Though, unlike hibernation, brumation does not last as long and the lizard will wake up from time to time to eat and drink. When the brumation period is over, the lizards will mate.

The female will lay 2 to 13 eggs in moist sand or soil. After about 2 months, tiny lizards will hatch ready to fen for themselves. This species is quite stable and not considered at risk.

3. Greater Short-Horned Lizard

Greater short-horned lizard
Greater short-horned lizard | image by Patrick Alexander via Flickr

Scientific name: Phrynosoma hernandesi

The Greater Short-horned Lizard was named in honor of Spanish doctor Francisco Hernández, who was the first to publish an article about the species in 1615.

These lizards are about 2.5 to 5 inches long and have small pointed scales and horns around their head and down their back. With flat bodies and short legs, they are considered squat lizards. Colors vary from yellow to reddish brown but will become more vibrant when scared.

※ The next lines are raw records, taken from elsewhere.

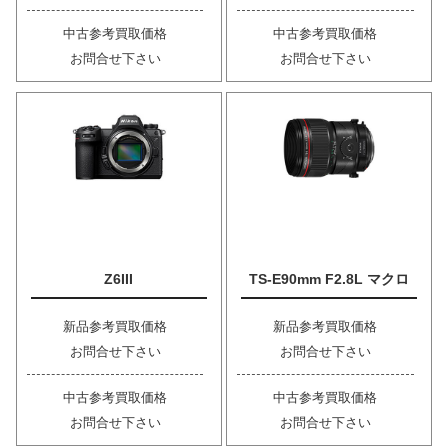
中古参考買取価格
中古参考買取価格
お問合せ下さい
お問合せ下さい
Z6III
TS-E90mm F2.8L マクロ
新品参考買取価格
新品参考買取価格
お問合せ下さい
お問合せ下さい
中古参考買取価格
中古参考買取価格
お問合せ下さい
お問合せ下さい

Feeding primarily on ants, the Short Horned lizard will also eat grasshoppers, beetles, and bees. Typically, they will not hunt or forage for their prey. Rather, they’ll sit and wait for it to come near them.

Defense includes inflating their bodies and shooting blood like other horned lizards, as well as simply rolling on their backs and playing dead. These defenses are helpful against predators like snakes.

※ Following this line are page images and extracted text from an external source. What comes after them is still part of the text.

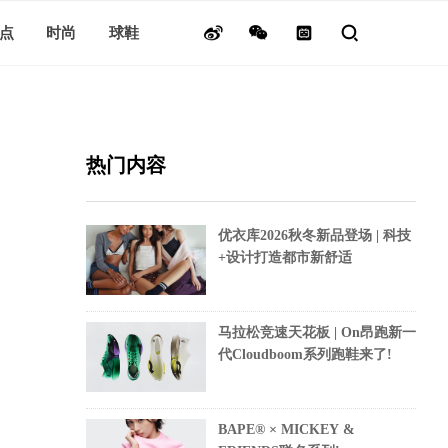
点
时尚
球鞋
热门内容
优衣库2026秋冬新品登场 | 科技
+设计打造都市新舒适
马拉松竞速天花板 | On昂跑新一
代Cloudboom系列跑鞋来了!
BAPE® × MICKEY &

The Great Short-Horned lizards mate in the spring. Females give birth to an average of 13 to 16 living offspring at a time. Though it can be as much as 45. Newborns are able to take care of themselves within a few hours.

General Information About Horned Lizards

Horned lizards, in general, dating back (according to fossil records) over 1 million years.

There is evidence that the horned lizard was held in high regard by many ancient cultures. The people of Mexico put the horned lizard on petroglyphs, assorted pottery, and effigy bowls. Revering its ability to weep blood.

The Navaho and Hopi cultures used horned lizards in their ceremonies as symbols of strength. Believing they had the power to cure the sick.

Today, though they are found in many states, like California, Arizona, New Mexico, Utah, Washington, and Colorado, some of the horned lizard species have been dwindling. Many factors are contributing to this.

Often, due to their small size, they are scooped up for illegal pet ownership. Increased pesticide use is killing off their food source, specifically the red harvester ants.  Residential and commercial development is encroaching on their habitats.